Plaintiff has identified NMCD as a defendant in this lawsuit. To the extent that Plaintiff intended to state a claim under § 1983 against the NMCD, the claim is not cognizable. § 1983 permits claims against a “person” acting under color of state law. It is well-established that the state-and by extension its executive departments and agencies-is excluded from the definition of “person” in the context of § 1983. Hern v. Crist, 735 P.2d 1151, 1155 (N.M. Ct. App. 1987) (“[T]he Department of Corrections is not a ‘person' within the meaning of Section 1983.”); Wood v. Milyard, 414 Fed.Appx. 103, 105 (10th Cir. 2011) (“arms of the state” such as state agencies “partake in the State's [sovereign] immunity[.]”). Any §1983 claim against NMCD must be dismissed.

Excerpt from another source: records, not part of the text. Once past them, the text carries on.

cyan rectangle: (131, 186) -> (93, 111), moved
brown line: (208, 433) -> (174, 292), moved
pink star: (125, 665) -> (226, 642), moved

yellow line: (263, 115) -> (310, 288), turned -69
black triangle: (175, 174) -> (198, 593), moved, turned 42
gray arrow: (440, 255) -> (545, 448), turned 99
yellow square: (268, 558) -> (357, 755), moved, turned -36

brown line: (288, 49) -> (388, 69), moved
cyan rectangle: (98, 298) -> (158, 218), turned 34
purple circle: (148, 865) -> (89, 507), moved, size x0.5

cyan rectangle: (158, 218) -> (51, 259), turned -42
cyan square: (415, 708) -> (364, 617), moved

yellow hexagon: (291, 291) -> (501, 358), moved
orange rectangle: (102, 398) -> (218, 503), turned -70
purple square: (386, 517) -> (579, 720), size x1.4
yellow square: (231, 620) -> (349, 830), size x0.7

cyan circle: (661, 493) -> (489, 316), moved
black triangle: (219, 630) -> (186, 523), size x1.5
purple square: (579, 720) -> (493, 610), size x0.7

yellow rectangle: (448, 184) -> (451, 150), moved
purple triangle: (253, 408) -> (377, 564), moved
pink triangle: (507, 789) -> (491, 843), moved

2. Plaintiff's Claims Against GEO Group are Inadequately Pled.

To the extent Plaintiff seeks to state a claim against GEO group under § 1983, he has not pled sufficient facts to support such a claim. To succeed in a § 1983 action against a corporate entity, a plaintiff must prove that a corporate employee or agent, acting in conformity with a policy or custom of the corporation deprived him of his Constitutional rights. Myers v. Oklahoma Cty. Bd. of Cty. Comm'rs, 151 F.3d 1313, 1316 (10th Cir. 1998); Monell v. Dept. of Soc. Servs. of the City of N.Y., 436 U.S. 658, 690-95 (1978); City of Oklahoma City v. Tuttle, 471 U.S. 808, 820 (1985); Dubbs v. Head Start, Inc., 336 F.3d 1194, 1216 (10th Cir. 2003). “Custom” in this context refers to “persistent and widespread discriminatory practices of state officials” that are not authorized by written law” but “could . . . be so permanent and well settled as to constitute a custom or usage with the force of law.” Monell, 436 U.S. at 691.

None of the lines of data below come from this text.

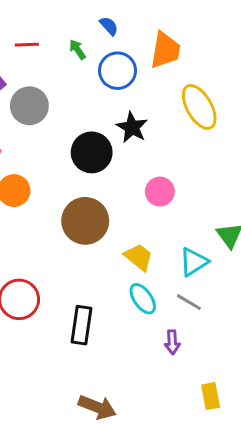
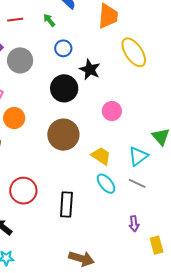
blue circle: (118, 71) -> (63, 48), moved, size x0.7
purple arrow: (172, 342) -> (134, 224), moved

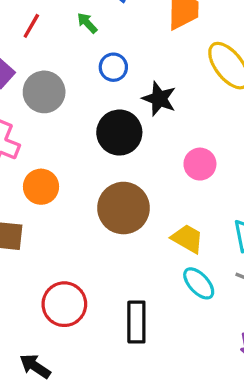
red line: (15, 20) -> (31, 26), turned -49

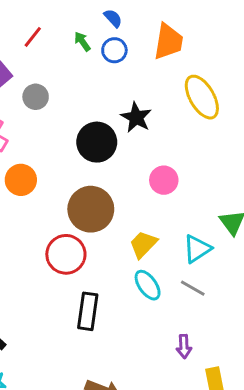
blue circle: (113, 67) -> (114, 50), moved
gray circle: (44, 92) -> (36, 97), size x0.7
yellow trapezoid: (187, 239) -> (143, 244), turned -84
red circle: (64, 304) -> (66, 254), moved

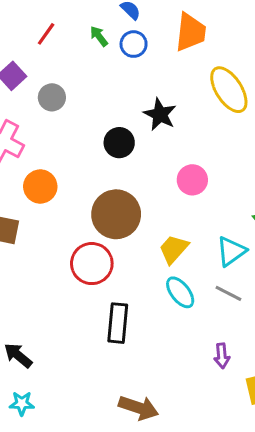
black circle: (97, 142) -> (119, 143), size x0.7

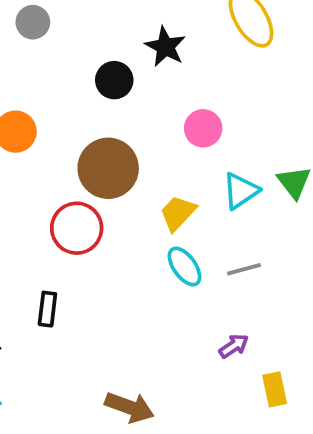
cyan triangle: (231, 251) -> (241, 191), moved
gray line: (228, 293) -> (244, 269), turned -44
black rectangle: (118, 323) -> (47, 309), moved, size x0.7
purple arrow: (222, 356) -> (234, 346), turned -120

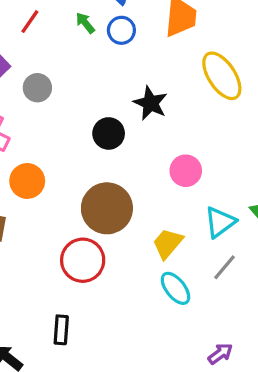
gray line: (244, 269) -> (224, 267), moved, turned -32

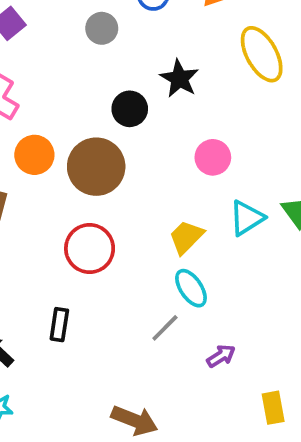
gray circle: (37, 88) -> (102, 28), moved
brown circle: (107, 208) -> (96, 167), moved
gray line: (224, 267) -> (165, 328), moved
purple arrow: (220, 354) -> (221, 356), moved

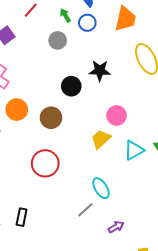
black star: (179, 79) -> (100, 71), turned -30
brown circle: (96, 167) -> (51, 118), size x0.7
yellow trapezoid: (186, 237) -> (101, 139), moved
black rectangle: (59, 325) -> (22, 217), moved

Geo Group may only be held liable for its own deliberate conduct-i.e., policies Geo Group itself established and/or implemented. Bd. of Cnty. Comm'rs of Bryan Cnty., Okl. v. Brown, 520 U.S. 397, 405 (1997). To the extent Plaintiff alleges the existence of policies that underlay violations of his constitutional rights, the allegations are conclusory and vague. The Court cannot discern, for example, what the policy is or who among the numerous defendants, of which Geo group is only one, is allegedly responsible for establishing or implementing any policy alluded to, but not identified, in the Complaint. Such allegations are not entitled to a presumption of truth. Ashcroft, 556 U.S. at 681 (conclusory allegations are not to be assumed true). To the extent Plaintiff has failed to identify a Geo policy that underlay a violation of his constitutional the claims it will be dismissed.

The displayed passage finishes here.